The same official also warned that middle layers of society were falling toward severe poverty. Around 35 million people, he said, could no longer adequately meet essential living costs, while four million were facing severe poverty. This means the crisis is no longer confined to those historically classified as poor. It has reached wage-earners, lower-middle-class families, pensioners, students, and sections of the middle class that once imagined themselves relatively secure.

This collapse is the product of a long convergence: sanctions from outside, austerity from inside, corruption at the top, and repression of wages from below. Under the pretext that businesses cannot afford higher wages, workers’ real incomes have been pushed downward year after year. Wage suppression is not separate from “economic surgery”; it is one of its central mechanisms. Sanctions make this easier, because the state can present every attack on living standards as a forced response to external pressure.

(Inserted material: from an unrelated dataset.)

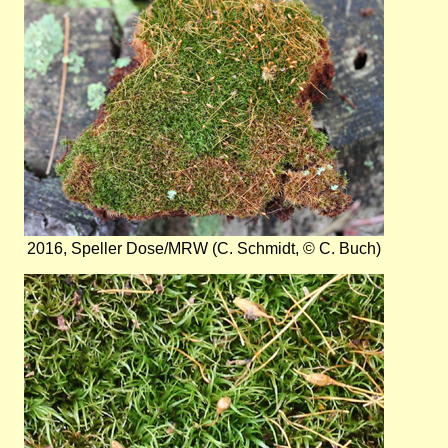
2016, Speller Dose/MRW (C. Schmidt, © C. Buch)
Bild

At the same time, declining state revenue in a corruption-ridden system has been used to cut social spending and accelerate privatization, especially in health care. The result is a society in which people pay more for food, more for medicine, more for transport, more for education, and more for survival itself, while earning less in real terms.

A Long War Against Survival

The military attack has now accelerated a process already underway. Inflation is rising, jobs are disappearing, and the possibility of a deeper recession hangs over the country. For wage-earners, and even for the more secure layers of the middle class, the horizon is frightening.

But the central point is this: war did not begin only when bombs fell. For years, sanctions have functioned as a form of warfare against the conditions of life. They have weakened bodies, emptied tables, destroyed savings, intensified inequality, and helped create the conditions in which austerity could be imposed more violently.

The Islamic Republic’s economic policies have deepened this devastation. Sanctions impoverish; domestic austerity organizes that impoverishment; wage suppression stabilizes it; privatization profits from it. Together, they have pushed millions below the line of survival.

What is unfolding in Iran is therefore not simply an economic crisis. It is a social war over who gets to eat, who gets treated, who keeps working, who falls, and who is abandoned. The poor were the first to be pushed below survival. Now the circle is widening.